**GOAL OF THE EXERCISE**.
Look for the word "sanah" in the entries and copy every line where it shows up.

[Dataset entries]
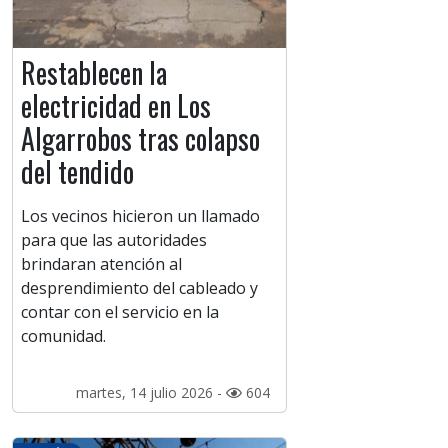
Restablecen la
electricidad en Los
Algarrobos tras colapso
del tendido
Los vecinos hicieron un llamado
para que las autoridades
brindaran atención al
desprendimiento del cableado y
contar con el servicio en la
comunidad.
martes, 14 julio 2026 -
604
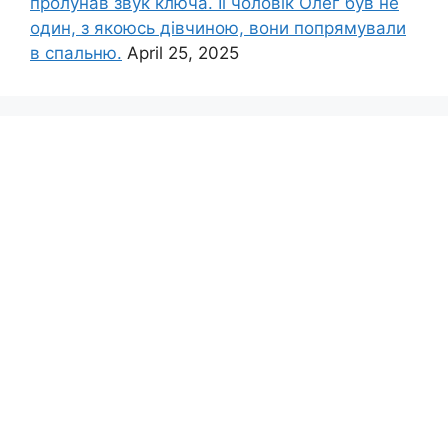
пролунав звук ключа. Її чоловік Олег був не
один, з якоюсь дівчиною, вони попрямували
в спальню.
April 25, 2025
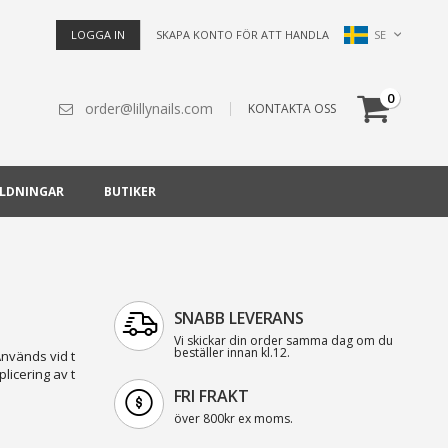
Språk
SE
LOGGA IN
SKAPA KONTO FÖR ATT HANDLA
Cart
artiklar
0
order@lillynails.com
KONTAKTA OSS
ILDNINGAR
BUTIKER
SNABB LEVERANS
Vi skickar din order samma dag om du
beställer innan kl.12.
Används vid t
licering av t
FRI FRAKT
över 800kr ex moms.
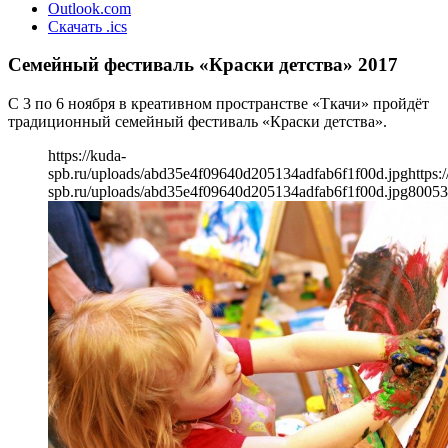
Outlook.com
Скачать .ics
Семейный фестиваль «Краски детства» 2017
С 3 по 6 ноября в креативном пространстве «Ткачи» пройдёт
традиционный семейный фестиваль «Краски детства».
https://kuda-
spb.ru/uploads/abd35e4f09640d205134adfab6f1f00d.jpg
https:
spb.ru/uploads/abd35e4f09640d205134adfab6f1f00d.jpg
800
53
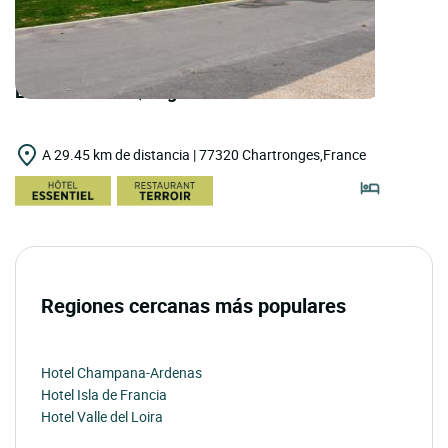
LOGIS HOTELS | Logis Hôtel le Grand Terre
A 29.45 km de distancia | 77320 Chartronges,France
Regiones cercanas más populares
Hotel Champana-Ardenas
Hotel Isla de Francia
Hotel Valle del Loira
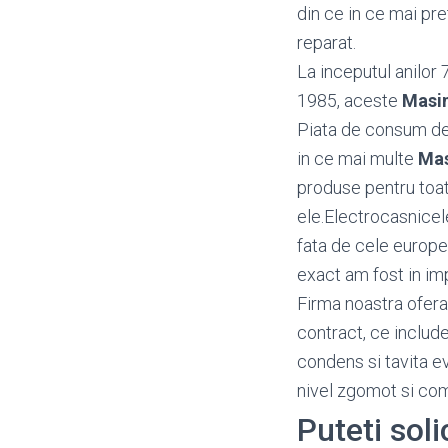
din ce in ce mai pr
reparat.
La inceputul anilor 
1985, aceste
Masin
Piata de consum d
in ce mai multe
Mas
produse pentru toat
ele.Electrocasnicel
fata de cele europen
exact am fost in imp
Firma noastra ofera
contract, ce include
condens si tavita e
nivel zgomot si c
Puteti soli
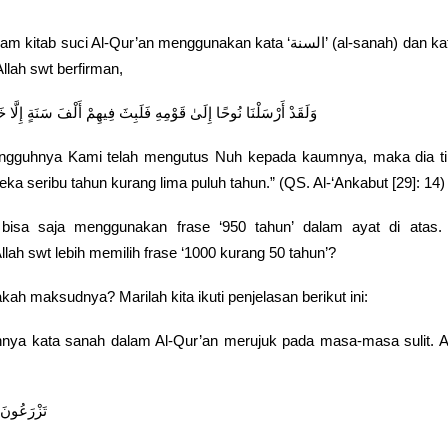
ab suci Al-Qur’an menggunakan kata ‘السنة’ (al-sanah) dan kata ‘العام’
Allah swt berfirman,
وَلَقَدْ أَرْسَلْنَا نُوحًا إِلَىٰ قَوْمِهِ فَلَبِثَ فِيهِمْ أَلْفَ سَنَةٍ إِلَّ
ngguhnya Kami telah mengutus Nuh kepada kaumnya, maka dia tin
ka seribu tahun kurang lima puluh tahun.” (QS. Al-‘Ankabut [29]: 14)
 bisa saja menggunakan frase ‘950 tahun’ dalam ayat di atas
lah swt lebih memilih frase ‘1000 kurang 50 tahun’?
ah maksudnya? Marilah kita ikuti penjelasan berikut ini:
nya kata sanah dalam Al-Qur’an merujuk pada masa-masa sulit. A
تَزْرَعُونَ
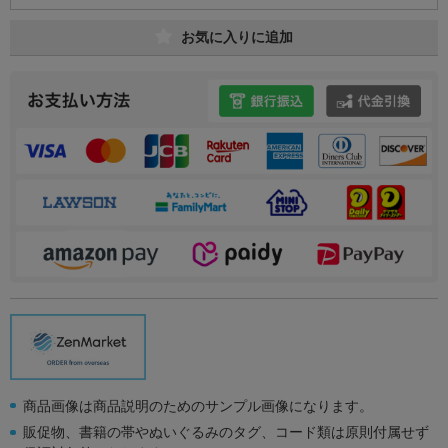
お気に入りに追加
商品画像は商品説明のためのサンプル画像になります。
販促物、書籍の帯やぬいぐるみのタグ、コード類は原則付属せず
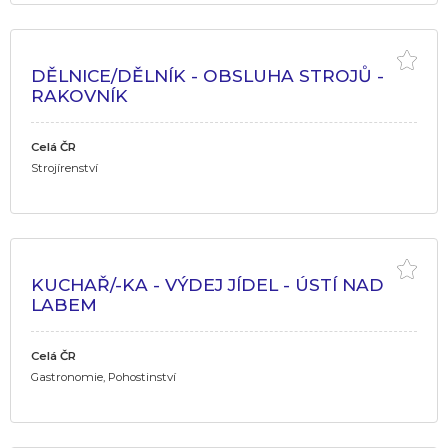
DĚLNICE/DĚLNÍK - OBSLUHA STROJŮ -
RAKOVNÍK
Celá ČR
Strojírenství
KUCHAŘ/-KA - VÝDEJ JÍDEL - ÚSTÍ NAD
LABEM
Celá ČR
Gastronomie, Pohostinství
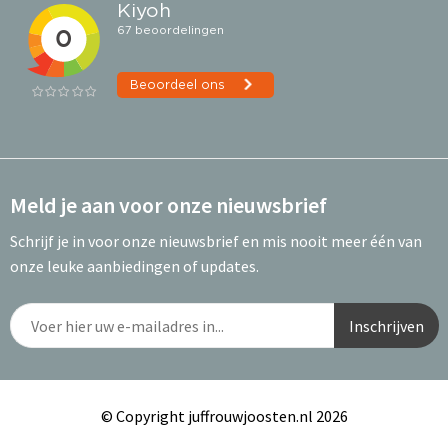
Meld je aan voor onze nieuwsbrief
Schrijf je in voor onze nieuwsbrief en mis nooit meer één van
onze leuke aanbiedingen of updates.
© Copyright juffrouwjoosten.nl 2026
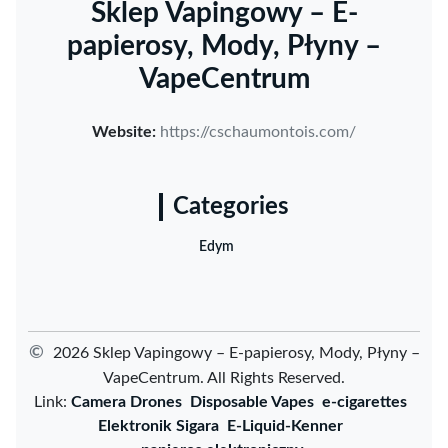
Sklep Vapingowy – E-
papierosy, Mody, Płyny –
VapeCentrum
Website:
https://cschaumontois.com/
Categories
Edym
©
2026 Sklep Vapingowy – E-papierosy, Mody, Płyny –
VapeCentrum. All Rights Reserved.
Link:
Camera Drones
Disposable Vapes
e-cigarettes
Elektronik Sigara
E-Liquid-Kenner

--

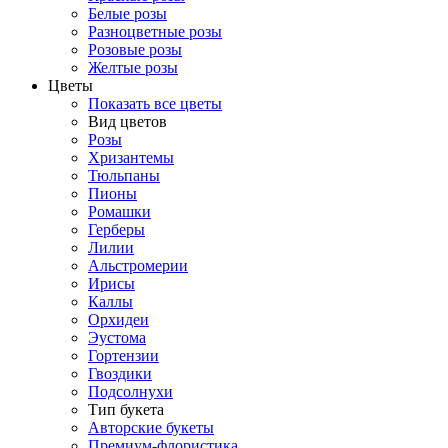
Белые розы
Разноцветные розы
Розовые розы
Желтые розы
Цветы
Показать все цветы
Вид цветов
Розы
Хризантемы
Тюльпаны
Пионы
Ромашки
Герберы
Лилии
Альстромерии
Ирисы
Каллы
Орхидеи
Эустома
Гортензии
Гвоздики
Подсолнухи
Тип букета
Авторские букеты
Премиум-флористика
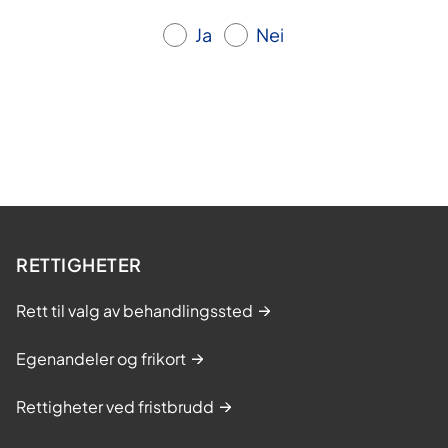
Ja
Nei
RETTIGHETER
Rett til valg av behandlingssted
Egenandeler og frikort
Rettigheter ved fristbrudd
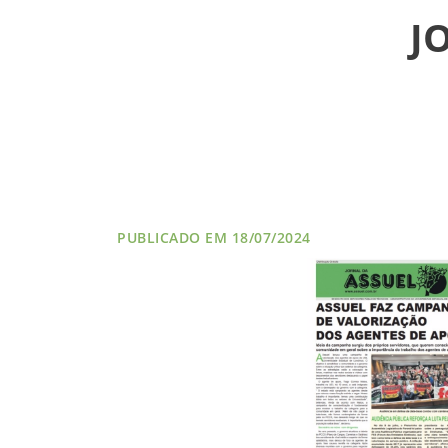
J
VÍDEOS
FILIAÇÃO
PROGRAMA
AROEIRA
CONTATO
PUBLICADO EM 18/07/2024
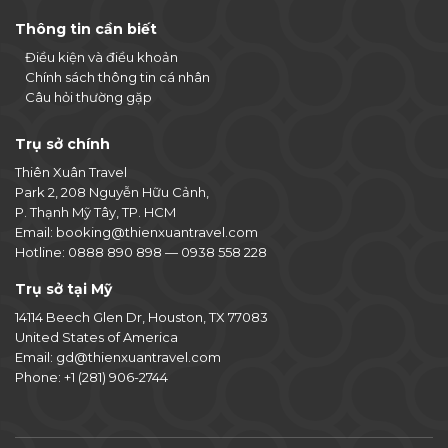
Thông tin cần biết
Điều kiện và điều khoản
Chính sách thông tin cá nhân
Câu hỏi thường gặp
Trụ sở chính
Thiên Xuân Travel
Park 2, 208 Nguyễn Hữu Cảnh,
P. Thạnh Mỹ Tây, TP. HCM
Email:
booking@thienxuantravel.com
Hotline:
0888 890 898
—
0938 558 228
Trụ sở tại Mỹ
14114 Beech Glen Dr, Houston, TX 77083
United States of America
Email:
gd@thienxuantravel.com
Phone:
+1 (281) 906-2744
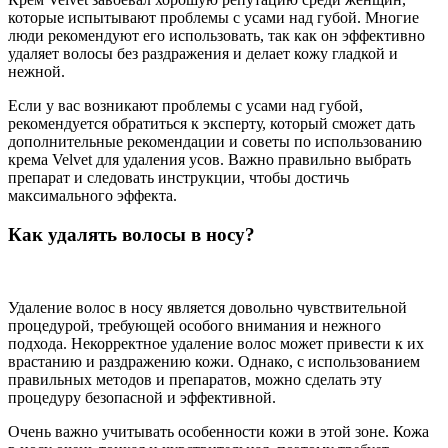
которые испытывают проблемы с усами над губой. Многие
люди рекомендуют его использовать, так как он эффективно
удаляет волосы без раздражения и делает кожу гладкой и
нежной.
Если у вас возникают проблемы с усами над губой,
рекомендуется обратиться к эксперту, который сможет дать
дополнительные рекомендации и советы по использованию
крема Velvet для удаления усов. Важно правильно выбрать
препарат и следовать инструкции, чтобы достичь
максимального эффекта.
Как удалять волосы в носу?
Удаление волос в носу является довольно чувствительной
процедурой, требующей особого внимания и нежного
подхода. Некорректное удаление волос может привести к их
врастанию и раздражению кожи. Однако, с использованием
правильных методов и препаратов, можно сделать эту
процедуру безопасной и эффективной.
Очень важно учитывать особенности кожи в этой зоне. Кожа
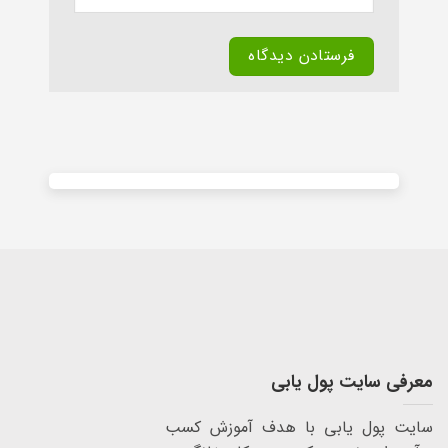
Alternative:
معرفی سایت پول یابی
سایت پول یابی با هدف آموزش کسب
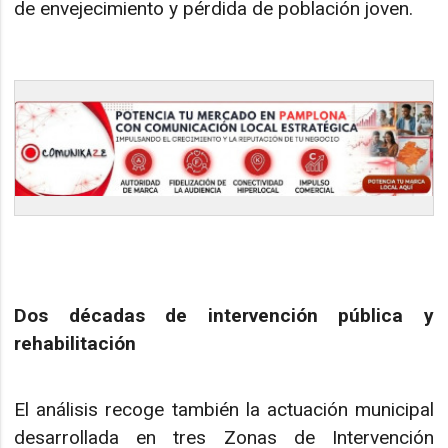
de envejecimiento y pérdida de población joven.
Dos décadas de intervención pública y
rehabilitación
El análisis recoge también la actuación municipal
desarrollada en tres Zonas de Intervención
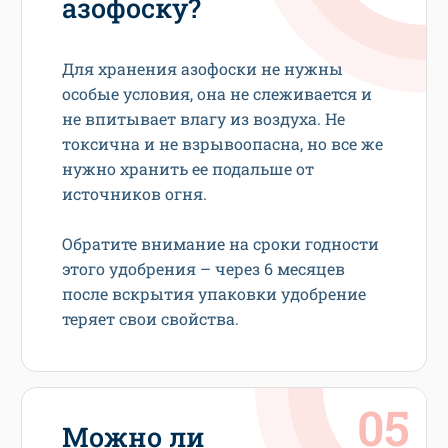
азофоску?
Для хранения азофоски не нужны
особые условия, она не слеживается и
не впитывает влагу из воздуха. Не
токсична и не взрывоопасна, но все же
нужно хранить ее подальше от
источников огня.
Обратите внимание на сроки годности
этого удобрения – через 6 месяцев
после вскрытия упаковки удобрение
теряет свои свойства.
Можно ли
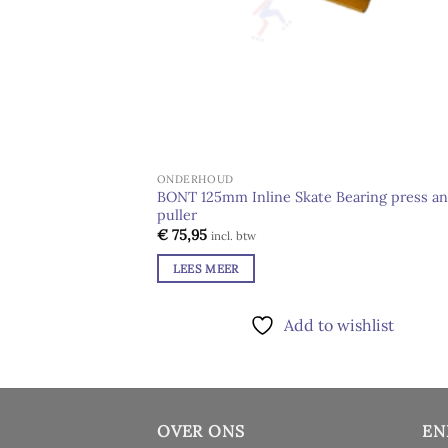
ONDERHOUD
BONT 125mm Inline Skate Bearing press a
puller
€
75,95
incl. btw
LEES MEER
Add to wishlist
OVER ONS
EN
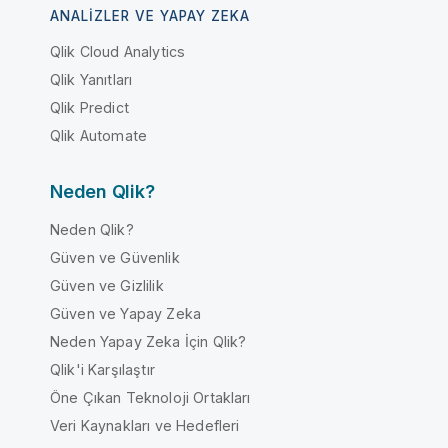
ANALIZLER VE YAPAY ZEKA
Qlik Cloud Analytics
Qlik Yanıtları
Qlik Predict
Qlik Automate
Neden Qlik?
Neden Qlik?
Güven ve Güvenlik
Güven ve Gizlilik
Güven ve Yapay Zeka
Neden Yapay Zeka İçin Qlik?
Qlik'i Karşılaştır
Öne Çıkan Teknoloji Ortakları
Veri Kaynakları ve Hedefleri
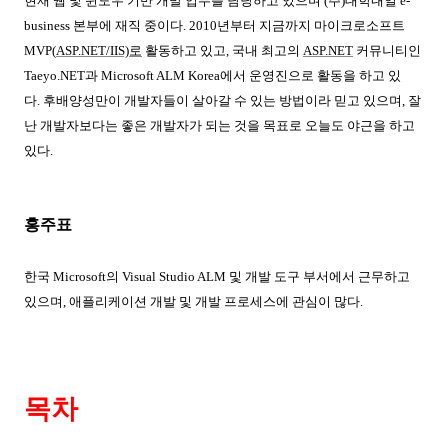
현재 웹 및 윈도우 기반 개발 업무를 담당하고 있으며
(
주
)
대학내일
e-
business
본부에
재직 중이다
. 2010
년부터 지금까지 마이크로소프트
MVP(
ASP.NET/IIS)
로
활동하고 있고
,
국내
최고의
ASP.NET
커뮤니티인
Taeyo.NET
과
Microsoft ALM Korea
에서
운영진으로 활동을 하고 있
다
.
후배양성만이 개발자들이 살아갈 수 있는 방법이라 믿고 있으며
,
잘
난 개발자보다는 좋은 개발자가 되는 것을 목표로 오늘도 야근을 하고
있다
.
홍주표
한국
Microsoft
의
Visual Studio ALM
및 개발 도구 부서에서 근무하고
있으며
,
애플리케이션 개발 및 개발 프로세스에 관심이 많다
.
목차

**SOLUTION FOR THIS PROBLEM**.
ab suci Al-Qur’an menggunakan kata ‘السنة’ (al-sanah) dan kata ‘العام’
nya kata sanah dalam Al-Qur’an merujuk pada masa-masa sulit. A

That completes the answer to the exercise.